Fue don Tránsito quien, tras resumirme este suceso un sábado en que pasé a saludarlo, me hizo poner cuidado en la creciente cantidad de vecinos que últimamente andaba calmando su sed de narraciones en el patio del Lembú.

—Lo que me cuesta creer de todo esto es cómo una criatura tan livianita pudo sobrevivir a la mordedura de una yarará –admití y el cura se quedó con la gana de decirme algo pues el ama de llaves nos llamó a tomar la sopa y la conversación siguió derivando por otro cauce.

Del cauce

“Tarde o temprano, lo que somos nos muestra”

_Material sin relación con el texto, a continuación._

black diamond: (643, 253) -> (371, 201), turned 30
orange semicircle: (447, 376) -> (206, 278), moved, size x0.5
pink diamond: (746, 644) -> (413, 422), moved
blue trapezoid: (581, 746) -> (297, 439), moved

William Ospina: La serpiente sin ojos

Kupirí

Como de costumbre, don Tránsito de la Cruz Gil se durmió sentando mientras Imelda, el ama de llaves de la casa parroquial, terminaba de lavar los servicios que habíamos ocupado durante el almuerzo. Y, también como de costumbre, estaba yo a punto de dar por acabada mi visita sabatina habiendo dejado un beso en la frente del padrecito cuando ella me detuvo, diciéndome a través de un soplidito:

—Sí que es posible.

—¿Qué cosa? –le devolví en el mismo tono.

—Usted no se anima a creer lo que hoy le contó mi viejito, eso de que un mitaí puede sobrevivir a la ponzoña de una yarará –me reprendió. Y añadió al tiempo que se secaba las manos con un repasador que daba pena: -Se lo leí en la cara.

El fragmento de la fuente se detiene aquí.